* _Task objective_:
Would you copy out only the lines from the one with "Return results in <instances>...</instances>. Segment" to the end of the records, exactly as they stand?
——
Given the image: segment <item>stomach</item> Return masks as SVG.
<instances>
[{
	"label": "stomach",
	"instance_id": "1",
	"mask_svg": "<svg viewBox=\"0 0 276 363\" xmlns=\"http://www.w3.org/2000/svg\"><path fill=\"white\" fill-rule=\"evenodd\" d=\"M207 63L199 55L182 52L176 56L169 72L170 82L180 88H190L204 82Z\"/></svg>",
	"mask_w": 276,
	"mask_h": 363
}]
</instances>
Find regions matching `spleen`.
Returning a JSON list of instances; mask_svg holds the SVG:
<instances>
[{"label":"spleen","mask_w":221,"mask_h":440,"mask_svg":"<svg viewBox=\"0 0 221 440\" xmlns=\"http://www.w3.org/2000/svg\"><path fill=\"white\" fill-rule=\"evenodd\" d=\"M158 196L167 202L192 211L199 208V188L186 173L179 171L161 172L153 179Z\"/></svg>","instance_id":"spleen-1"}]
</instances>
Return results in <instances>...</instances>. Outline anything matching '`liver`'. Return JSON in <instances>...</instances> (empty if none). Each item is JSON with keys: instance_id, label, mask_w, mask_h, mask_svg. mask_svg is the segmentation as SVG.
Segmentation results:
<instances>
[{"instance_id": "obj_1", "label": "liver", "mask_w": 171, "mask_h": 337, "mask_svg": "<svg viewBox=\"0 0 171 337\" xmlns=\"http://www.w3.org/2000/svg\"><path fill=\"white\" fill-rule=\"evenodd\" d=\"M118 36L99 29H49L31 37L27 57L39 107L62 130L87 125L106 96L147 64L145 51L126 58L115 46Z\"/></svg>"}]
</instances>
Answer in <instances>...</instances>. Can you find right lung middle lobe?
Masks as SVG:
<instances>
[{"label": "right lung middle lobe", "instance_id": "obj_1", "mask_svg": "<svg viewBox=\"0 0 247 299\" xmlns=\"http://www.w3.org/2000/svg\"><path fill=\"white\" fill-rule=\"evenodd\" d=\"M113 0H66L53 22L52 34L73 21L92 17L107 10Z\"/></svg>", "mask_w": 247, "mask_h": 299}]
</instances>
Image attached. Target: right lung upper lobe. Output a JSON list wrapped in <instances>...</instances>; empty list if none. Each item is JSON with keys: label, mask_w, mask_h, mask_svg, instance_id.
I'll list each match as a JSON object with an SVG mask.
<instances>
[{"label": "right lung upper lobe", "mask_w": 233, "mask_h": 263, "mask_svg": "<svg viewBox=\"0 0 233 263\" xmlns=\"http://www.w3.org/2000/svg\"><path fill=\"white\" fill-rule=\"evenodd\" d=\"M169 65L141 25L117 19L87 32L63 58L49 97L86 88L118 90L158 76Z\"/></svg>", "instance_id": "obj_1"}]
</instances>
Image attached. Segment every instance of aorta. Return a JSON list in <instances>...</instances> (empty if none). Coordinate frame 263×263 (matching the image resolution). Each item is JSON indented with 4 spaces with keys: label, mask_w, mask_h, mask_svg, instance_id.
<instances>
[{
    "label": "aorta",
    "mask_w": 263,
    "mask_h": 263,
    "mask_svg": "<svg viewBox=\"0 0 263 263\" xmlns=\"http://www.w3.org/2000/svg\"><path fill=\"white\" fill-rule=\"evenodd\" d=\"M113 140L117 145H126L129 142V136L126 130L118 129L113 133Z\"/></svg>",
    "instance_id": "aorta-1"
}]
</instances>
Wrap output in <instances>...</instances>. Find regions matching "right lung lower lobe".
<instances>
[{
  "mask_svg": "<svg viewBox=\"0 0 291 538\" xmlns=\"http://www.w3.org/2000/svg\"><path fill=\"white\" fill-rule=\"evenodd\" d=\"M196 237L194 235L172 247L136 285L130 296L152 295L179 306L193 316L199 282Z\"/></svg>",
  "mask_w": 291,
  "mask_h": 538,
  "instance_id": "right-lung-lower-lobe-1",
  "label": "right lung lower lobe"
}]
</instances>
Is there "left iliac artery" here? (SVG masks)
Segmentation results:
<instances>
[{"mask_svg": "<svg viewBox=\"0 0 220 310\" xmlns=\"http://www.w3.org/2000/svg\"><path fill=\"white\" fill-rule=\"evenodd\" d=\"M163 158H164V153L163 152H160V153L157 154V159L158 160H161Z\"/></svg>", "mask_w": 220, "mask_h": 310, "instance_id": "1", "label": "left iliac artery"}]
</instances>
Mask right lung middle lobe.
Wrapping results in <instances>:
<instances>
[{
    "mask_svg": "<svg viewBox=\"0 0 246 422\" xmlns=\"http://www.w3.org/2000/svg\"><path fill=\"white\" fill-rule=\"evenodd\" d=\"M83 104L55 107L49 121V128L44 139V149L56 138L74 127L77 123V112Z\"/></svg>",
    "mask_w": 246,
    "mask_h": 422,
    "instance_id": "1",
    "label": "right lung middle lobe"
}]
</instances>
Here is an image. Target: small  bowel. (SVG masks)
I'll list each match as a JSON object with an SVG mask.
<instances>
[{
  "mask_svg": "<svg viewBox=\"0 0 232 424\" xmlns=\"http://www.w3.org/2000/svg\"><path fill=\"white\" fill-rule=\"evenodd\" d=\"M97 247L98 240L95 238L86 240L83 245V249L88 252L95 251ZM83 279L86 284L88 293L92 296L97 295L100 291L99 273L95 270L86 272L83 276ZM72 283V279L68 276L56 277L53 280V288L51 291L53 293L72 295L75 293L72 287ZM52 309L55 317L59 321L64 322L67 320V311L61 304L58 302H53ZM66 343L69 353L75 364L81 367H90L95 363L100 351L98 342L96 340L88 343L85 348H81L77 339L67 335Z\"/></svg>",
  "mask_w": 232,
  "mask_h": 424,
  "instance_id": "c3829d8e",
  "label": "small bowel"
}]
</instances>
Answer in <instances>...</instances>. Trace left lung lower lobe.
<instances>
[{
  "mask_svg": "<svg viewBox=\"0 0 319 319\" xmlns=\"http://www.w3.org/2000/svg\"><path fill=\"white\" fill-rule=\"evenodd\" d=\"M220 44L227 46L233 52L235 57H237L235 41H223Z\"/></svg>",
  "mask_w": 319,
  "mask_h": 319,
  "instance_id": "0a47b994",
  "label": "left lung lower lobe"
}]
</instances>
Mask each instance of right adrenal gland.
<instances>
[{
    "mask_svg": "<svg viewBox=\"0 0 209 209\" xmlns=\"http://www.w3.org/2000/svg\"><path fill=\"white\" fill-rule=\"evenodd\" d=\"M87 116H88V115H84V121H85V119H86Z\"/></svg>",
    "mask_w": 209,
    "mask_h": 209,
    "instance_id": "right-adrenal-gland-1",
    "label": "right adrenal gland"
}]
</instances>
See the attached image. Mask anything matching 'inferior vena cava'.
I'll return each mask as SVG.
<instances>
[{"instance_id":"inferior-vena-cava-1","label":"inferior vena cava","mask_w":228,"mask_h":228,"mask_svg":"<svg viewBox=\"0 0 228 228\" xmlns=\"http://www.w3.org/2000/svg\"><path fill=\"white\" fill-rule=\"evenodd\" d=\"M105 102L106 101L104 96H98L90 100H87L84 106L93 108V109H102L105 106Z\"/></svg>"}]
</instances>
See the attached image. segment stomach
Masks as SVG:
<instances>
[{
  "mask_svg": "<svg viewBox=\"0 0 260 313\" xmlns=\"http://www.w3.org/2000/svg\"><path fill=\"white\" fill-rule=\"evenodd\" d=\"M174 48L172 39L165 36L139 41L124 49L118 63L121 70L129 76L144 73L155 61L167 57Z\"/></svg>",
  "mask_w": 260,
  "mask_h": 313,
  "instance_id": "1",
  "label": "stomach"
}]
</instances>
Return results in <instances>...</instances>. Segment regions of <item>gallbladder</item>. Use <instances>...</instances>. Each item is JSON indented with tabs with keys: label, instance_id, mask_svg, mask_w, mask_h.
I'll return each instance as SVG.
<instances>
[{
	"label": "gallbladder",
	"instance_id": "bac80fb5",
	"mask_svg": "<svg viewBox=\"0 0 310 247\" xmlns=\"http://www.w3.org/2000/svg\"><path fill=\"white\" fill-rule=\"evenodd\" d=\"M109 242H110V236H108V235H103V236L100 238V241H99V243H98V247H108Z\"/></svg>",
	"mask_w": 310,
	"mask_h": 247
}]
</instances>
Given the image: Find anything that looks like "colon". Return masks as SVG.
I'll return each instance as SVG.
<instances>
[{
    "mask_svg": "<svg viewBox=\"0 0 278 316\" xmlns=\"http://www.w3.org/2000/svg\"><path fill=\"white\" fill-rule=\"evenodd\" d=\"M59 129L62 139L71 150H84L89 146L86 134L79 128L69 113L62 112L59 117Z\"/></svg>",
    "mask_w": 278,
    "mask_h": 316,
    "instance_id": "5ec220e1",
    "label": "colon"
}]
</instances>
——
* _Written response_:
Return results in <instances>...</instances>. Segment regions of <item>gallbladder</item>. Use <instances>...</instances>. Each item is JSON indented with tabs with keys: label, instance_id, mask_svg, mask_w, mask_h.
I'll return each instance as SVG.
<instances>
[{
	"label": "gallbladder",
	"instance_id": "bac80fb5",
	"mask_svg": "<svg viewBox=\"0 0 310 247\" xmlns=\"http://www.w3.org/2000/svg\"><path fill=\"white\" fill-rule=\"evenodd\" d=\"M109 242H110V236H108V235H103V236L100 238V241H99V243H98V247H108Z\"/></svg>",
	"mask_w": 310,
	"mask_h": 247
}]
</instances>
Given the image: Find anything that looks like "colon". Return masks as SVG.
I'll return each instance as SVG.
<instances>
[{
    "mask_svg": "<svg viewBox=\"0 0 278 316\" xmlns=\"http://www.w3.org/2000/svg\"><path fill=\"white\" fill-rule=\"evenodd\" d=\"M59 129L62 139L71 150H84L89 146L86 134L79 128L69 113L62 112L59 117Z\"/></svg>",
    "mask_w": 278,
    "mask_h": 316,
    "instance_id": "5ec220e1",
    "label": "colon"
}]
</instances>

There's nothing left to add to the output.